In order to ensure the safety of the singers, musicians and backstage crew, the company has spent months working out logistics to meet myriad state, county, city and artist labor union requirements for social distancing. Because of the challenge of mounting the show, San Diego Opera is only the second professional company to attempt it. New York’s Phoenecia Festival for the Voice did a one-night concert-style “Tosca” in a parking lot in late August, and Atlanta Opera is planning two one-act operas next month in a college baseball stadium.
Set in 1830s Paris, “La bohème” is a tragic love story famous for Rodolfo’s tender aria “che gelida manina,” where he falls in love at first sight with the sickly Mimi while cradling her “frozen little hand.” That meeting is re-created in “Rent,” the 1994 Broadway musical that was based on the 1896 opera. But under social-distancing guidelines, hand-holding is now prohibited. Singers require 120 square feet of space around them and can’t sing within 15 feet of one another.
To accommodate that distance, stage director Keturah Stickann has reimagined the opera as a memory tale Rodolfo recalls as he writes his Bohemian stories. This way the singers can perform alone in the spotlight as captured moments from his past. Because there will be no chorus for this production, the absence of choral numbers will help reduce the running time to an intermission-less 90 minutes.
Also per safety protocols, the orchestra will be reduced in size to 24 players to comply with current industry practices requiring six feet between all masked players in strings, harp and percussion and 12 feet between woodwind players, brass players and the conductor. A 2,500-square-foot raised platform is being set up near the stage for the ensemble and the wind and brass players will each be separated with a plexiglass shield designed just for this production.

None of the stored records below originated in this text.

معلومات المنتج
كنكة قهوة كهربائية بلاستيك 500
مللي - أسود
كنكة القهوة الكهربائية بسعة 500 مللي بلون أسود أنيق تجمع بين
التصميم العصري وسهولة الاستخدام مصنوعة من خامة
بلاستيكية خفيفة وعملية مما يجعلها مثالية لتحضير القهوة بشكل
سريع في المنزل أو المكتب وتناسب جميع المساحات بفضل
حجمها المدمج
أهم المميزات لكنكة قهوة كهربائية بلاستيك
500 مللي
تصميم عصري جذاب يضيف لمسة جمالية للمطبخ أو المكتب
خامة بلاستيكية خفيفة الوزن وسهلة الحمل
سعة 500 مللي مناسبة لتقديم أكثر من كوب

Tickets to the shows will be sold by the carload, at $200 for as many people as there are seatbelts per vehicle. For premium parking, car tickets are $300. Company spokesman Edward Wilensky said the company’s goal is to attract 2,500 vehicles over the four-night run. Subscribers who purchased tickets to what was originally planned as an indoor production at the San Diego Civic Theatre will have first priority for parking and they already account for 40 percent of the company’s sales goal. Also helping the show’s bottom line is a generous underwriting donation by local arts patron Darlene Marcos Shiley.
Performances of “La bohème” are at 7:30 p.m. Oct. 24, 27, 30 and Nov. 1. For tickets, visit sdopera.org.